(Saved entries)
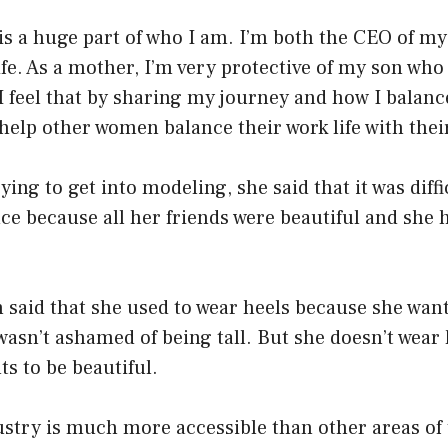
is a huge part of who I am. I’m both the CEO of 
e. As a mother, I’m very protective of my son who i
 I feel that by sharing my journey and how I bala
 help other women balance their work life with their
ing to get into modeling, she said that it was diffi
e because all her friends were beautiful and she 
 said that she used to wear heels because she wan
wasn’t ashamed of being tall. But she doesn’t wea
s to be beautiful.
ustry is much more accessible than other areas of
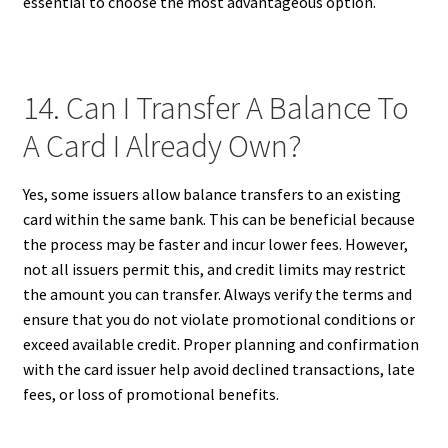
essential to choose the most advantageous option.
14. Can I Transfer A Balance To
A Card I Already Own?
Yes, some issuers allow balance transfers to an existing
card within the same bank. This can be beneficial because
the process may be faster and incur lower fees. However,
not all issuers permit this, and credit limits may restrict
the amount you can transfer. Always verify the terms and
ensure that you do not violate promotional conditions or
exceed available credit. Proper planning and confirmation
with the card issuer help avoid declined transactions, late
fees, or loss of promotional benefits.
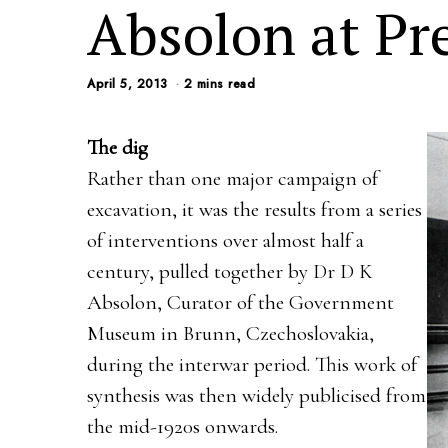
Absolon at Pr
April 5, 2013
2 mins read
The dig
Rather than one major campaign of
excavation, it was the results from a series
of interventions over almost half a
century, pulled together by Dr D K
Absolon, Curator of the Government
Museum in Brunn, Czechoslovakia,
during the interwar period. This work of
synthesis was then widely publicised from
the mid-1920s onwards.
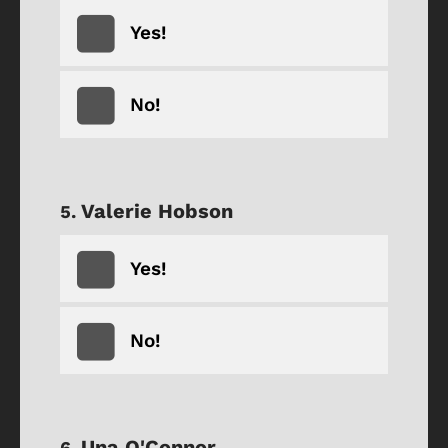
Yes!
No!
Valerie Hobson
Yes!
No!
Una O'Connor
---
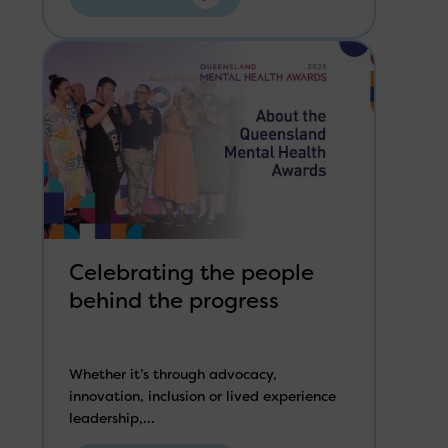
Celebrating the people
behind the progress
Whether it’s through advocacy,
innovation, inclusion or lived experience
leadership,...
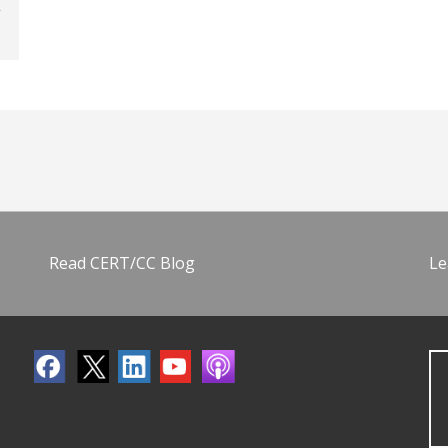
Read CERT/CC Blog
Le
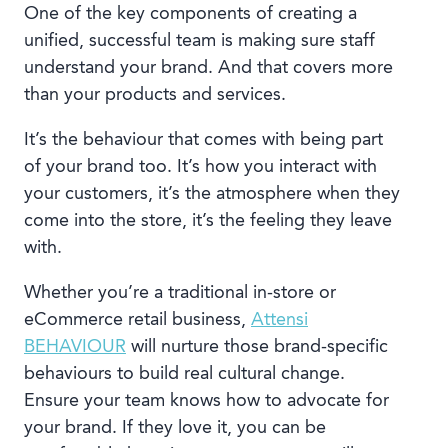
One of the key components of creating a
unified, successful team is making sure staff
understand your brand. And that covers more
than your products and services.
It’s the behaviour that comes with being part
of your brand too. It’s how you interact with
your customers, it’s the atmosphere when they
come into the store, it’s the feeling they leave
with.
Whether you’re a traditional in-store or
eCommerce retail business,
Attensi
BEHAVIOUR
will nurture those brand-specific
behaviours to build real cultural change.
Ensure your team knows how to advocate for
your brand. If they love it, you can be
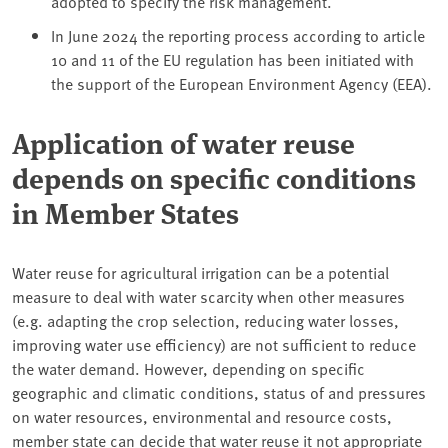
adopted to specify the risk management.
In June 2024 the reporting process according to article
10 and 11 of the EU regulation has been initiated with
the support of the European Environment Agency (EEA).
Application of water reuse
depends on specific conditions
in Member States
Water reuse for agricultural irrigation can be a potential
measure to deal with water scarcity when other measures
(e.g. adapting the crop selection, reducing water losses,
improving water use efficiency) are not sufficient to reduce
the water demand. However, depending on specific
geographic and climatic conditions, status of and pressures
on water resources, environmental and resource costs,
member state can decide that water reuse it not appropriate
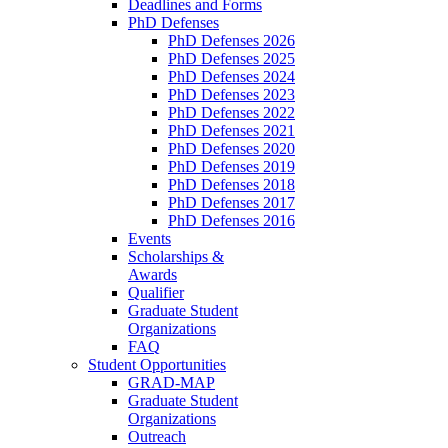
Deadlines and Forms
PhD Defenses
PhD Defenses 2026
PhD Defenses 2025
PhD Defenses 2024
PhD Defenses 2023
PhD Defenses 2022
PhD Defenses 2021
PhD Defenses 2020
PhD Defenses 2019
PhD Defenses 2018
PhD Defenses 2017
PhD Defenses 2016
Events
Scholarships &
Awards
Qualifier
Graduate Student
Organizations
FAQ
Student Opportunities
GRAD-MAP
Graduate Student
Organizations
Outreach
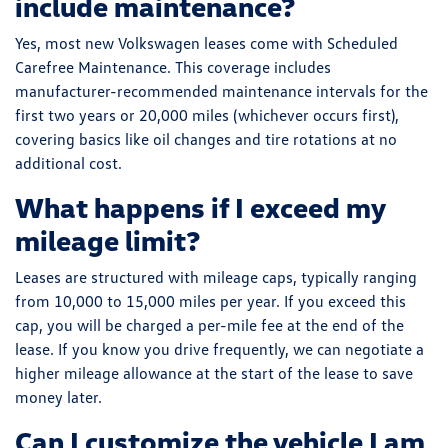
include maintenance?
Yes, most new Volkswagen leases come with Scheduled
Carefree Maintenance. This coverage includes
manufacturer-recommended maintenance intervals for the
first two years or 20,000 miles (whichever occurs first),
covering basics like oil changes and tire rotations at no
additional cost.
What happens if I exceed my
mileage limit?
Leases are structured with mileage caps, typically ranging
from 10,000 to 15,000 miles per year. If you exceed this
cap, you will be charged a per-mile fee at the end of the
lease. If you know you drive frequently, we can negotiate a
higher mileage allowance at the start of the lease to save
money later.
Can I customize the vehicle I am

■ **Requirement**: Every line above in the stretch from the one with "is a huge part" through the one with "ensure that you" is to be transcribed exactly, ends included. No picture is copied.

■ **Solution to this problem**:
is a huge part of who I am. I’m both the CEO of 
e. As a mother, I’m very protective of my son who i
 I feel that by sharing my journey and how I bala
 help other women balance their work life with their
ing to get into modeling, she said that it was diffi
e because all her friends were beautiful and she 
 said that she used to wear heels because she wan
wasn’t ashamed of being tall. But she doesn’t wea
s to be beautiful.
ustry is much more accessible than other areas of
essential to choose the most advantageous option.
14. Can I Transfer A Balance To
A Card I Already Own?
Yes, some issuers allow balance transfers to an existing
card within the same bank. This can be beneficial because
the process may be faster and incur lower fees. However,
not all issuers permit this, and credit limits may restrict
the amount you can transfer. Always verify the terms and
ensure that you do not violate promotional conditions or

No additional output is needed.